15 Jan 2015
Over the next 10 years, official statistics predict an extra 900,000 new school places will be needed.
When our school converted to being academy - in the second phase, so quite a while ago - we were sceptical about the amount of extra cash it would bring, but in fact it pretty well was as much as we'd hoped. We weren't too troubled about leaving the LA - they didn't seem to do much and we often had to buy in external support (eg HR legals) for services that the LA was top-slicing for. One concern was the loss of admissions control, but, as heavily over-subscribed school with absolutely no intention of changing our admissions policy, this didn't seem too much of an issue.
What we hadn't realised was that government policy would completely undermine the planning for school places resulting in a crisis across the whole country. This has occurred for four main reasons:
1. LAs no longer have the power to compel schools (academies) to expand to take pupils - nor the funds to support them in doing so. They estimate that they are £5bn short of the £12bn that the 900,000 extra places will require.
2. Pupil numbers are expanding - but that was no surprise
3. Free schools have absorbed cash to provide school places where they weren't needed (last official figure were from the NAO (2013) showing that even by then the DfE had wasted £214 million in this way and they were forecasting over £1 billion to have spent by now. Currently, more than 80% of free schools opened during 2014 had unfilled places, totalling 2,256 places in all.
4. As reserves have run out, and it's become clear that schools funding will be cut further, academies have started to expand unilaterally, free of LA control, to boost funds, even if they aren't in areas that need places - especially grammar schools, who can do so most easily owing to guaranteed demand. The legal prohibition on new grammars doesn't stop expansion.
These combine to make it impossible for LAs to exercise their duty (which they still have, despite having severely reduced means to do so) to ensure that there are enough places for the children in their area.

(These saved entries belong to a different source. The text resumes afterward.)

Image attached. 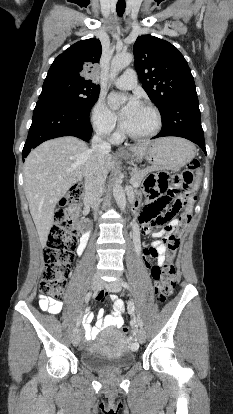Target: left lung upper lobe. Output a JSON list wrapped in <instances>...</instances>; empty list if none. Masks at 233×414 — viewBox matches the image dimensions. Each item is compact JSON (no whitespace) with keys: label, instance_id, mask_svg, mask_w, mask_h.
Returning <instances> with one entry per match:
<instances>
[{"label":"left lung upper lobe","instance_id":"obj_1","mask_svg":"<svg viewBox=\"0 0 233 414\" xmlns=\"http://www.w3.org/2000/svg\"><path fill=\"white\" fill-rule=\"evenodd\" d=\"M133 52L142 87L161 116L175 101L197 96L187 61L171 43L142 35L134 43Z\"/></svg>","mask_w":233,"mask_h":414}]
</instances>
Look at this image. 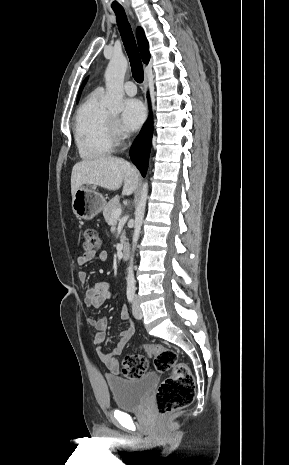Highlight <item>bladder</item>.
<instances>
[{
	"instance_id": "obj_1",
	"label": "bladder",
	"mask_w": 289,
	"mask_h": 465,
	"mask_svg": "<svg viewBox=\"0 0 289 465\" xmlns=\"http://www.w3.org/2000/svg\"><path fill=\"white\" fill-rule=\"evenodd\" d=\"M157 380V375L148 373L137 379L113 377L107 383L118 409L137 410L144 405Z\"/></svg>"
}]
</instances>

Here's a case we heard about last week: Stroud has two neighbouring grammar schools and an under subscribed comprehensive (it would be safe, in which context to call it a secondary modern). The grammars are unilaterally expanding - being academies, they are free to do so. They justify this because of the demand for school places in Gloucestershire, but in fact the comp has plenty of space - the shortage is elsewhere in the county - a long way from Stroud.

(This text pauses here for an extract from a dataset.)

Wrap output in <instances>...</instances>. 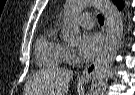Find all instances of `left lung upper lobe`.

Meanwhile classrooms face overcrowding: according to Tristram Hunt, there's been a 200% increase in the number of infant children taught in classes of more than 30, for example. This bulge is moving through the school system, the leading edge hitting secondaries in the next couple of years.

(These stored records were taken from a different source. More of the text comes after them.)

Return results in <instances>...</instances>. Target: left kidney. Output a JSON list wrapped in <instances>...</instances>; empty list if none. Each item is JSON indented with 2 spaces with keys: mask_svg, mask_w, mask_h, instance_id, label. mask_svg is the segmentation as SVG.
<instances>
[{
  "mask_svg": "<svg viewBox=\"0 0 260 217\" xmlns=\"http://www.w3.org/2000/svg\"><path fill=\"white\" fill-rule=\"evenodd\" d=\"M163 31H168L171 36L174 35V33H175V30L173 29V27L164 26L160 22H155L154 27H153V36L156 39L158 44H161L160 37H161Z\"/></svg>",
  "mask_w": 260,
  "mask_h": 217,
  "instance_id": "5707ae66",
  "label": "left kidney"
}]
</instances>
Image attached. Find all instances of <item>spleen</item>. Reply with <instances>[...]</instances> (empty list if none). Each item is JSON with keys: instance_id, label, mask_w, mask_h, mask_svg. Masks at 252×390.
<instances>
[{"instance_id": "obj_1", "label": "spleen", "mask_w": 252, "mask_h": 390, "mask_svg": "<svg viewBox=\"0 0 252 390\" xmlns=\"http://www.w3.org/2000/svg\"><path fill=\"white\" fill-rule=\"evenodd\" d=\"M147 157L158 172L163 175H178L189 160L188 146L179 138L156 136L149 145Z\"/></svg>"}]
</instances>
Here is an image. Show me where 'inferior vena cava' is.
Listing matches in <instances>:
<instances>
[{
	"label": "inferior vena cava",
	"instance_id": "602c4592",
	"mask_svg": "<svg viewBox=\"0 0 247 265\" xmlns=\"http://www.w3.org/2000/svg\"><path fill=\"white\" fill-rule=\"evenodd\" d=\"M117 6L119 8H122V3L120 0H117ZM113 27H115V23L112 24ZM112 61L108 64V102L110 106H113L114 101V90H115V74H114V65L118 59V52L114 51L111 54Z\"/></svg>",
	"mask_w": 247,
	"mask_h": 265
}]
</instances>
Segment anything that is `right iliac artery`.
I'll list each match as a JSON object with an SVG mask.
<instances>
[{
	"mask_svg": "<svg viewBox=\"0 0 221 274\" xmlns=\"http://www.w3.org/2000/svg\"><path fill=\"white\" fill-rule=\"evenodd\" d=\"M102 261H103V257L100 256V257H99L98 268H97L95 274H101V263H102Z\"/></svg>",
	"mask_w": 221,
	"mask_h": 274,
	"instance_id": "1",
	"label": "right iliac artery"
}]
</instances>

There are pros and cons to academy conversion and from the (secondary) schools' point of view, pros generally win. When we were deciding at governors about whether to convert, a deputy head asked: "if we convert and then in five years someone says, would you like to return to LA control, is it likely that we'd want to?" At the time I thought this was a convincing argument to convert and, while we still wouldn't want to return, there is a very strong argument for reversing Gove's most damning legacy - controlled provision of school places - to local authorities.
And of course to give them the extra £5bn they'll need to provide enough places.